No essencial nega a existência do alegado crédito, embora, com excepção de uma das facturas invocadas pelo A., aceite que lhe foi fornecido o material constante das demais facturas, no total de 23.419,09 €.
Alega, porém, ter pago, através de cheques diversos, por conta daquele preço, a quantia de 22.479,24 €. Por outro lado, alega também que as três últimas facturas, no valor total de 18.816,88 €, respeitantes a botas de inverno, devem ser desconsideradas, dado os defeitos dessa mercadoria, cuja devolução o A. aceitou, recebendo-as nas suas instalações, conforme guias de remessa e nota de débito de 23/10/2003, que juntou aos autos.
Assim sendo, do total reclamado pelo A. a Ré apenas é devedora da quantia de 4.602,21 €, pelo que considerando a aludida nota de débito, no valor de 18.816,88 € a Ré reconvinte é credora do A. pelo valor de 17.877,03 € e respectivos juros de mora, que assim peticiona em via reconvencional.
Replicou o A., alegando que os cheques que recebeu da Ré no dia 17/7/2003 perfaziam o valor global de 20.146,51 e destinaram-se ao pagamento de outras facturas anteriores, referentes a fornecimentos atrasados, do ano de 2002, distintos dos que agora invoca na presente acção e que se encontram totalmente por pagar.
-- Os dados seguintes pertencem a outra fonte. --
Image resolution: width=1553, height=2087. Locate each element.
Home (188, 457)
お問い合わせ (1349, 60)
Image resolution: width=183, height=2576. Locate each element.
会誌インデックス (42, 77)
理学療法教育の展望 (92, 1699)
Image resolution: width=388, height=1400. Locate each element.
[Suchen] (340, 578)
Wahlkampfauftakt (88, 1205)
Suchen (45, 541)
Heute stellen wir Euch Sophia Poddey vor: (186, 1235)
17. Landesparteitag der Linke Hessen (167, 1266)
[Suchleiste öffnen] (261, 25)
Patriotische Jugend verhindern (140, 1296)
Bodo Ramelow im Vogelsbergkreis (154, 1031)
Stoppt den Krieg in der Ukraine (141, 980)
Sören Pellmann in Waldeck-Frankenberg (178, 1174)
Alega, por outro lado, que as botas vendidas e facturadas à Ré nas três últimas facturas não tinham qualquer defeito e que as respectivas guias de remessa juntas pela Ré são falsas.
Aliás, o A. não recebeu qualquer devolução de material fornecido.
Treplicou a Ré, mantendo todo o anteriormente alegado.
Dispensada a audiência preliminar, foi proferido despacho saneador, sendo organizada a matéria de facto assente, e a base instrutória, de que houve reclamação com deferimento.
Procedeu-se à audiência de julgamento e, lida a decisão sobre a matéria de facto, proferiu-se sentença final que julgou a acção procedente, condenando a Ré no pedido, e improcedente a reconvenção.
Inconformada recorreu a Ré, de facto e de direito e juntou aos autos, com as alegações, novos documentos, que, na sua opinião, destruiriam a versão fáctica tida por provada.
A Relação, porém, não admitiu a junção de tais documentos, que por isso não considerou.
Quanto ao fundo, julgou improcedente a apelação, confirmando a sentença recorrida.
É deste acórdão que recorre novamente a Ré, agora de revista e para este S.T.J..
Conclusões Apresentadas tempestivas alegações, formulou a recorrente as seguintes conclusões: Conclusões da Revista CONCLUSÕES MATÉRIA DE FACTO 1ªO Autor diz que a Ré lhe deve 24.048,17 € relativos a fornecimento de calçado.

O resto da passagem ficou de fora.